§ **WORK REQUEST**
Only lines containing the word "menos" belong in the answer; copy each one from the records.

§ **EXERCISE INPUTS**
----

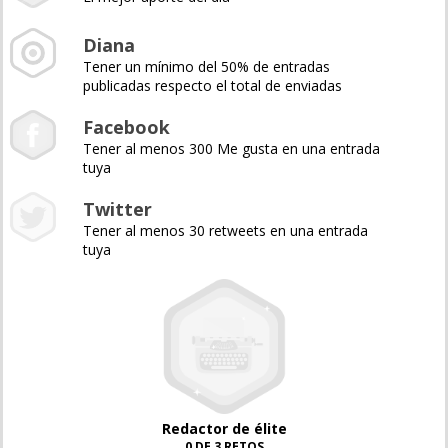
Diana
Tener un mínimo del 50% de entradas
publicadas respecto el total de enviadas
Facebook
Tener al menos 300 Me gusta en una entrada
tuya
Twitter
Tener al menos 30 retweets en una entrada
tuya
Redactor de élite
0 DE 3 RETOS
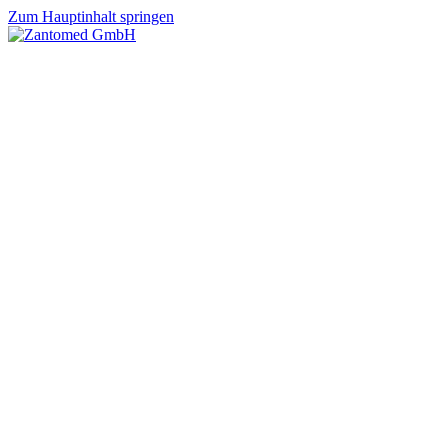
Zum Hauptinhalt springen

----

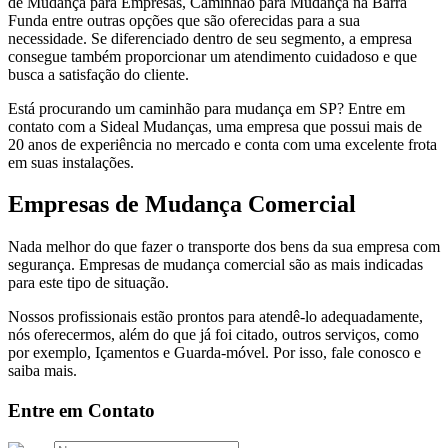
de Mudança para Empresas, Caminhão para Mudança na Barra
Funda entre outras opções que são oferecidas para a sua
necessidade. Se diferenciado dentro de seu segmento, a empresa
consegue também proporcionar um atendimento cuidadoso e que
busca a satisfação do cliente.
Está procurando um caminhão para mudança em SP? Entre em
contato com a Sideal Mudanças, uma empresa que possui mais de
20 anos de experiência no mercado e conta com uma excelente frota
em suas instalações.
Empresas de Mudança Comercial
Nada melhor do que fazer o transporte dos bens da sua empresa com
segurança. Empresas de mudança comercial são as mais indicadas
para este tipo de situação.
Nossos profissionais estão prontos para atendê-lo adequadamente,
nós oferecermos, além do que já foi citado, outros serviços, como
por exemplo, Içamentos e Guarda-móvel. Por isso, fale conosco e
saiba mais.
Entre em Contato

----

§ **SOLUTION TO THIS TASK**
Tener al menos 300 Me gusta en una entrada
Tener al menos 30 retweets en una entrada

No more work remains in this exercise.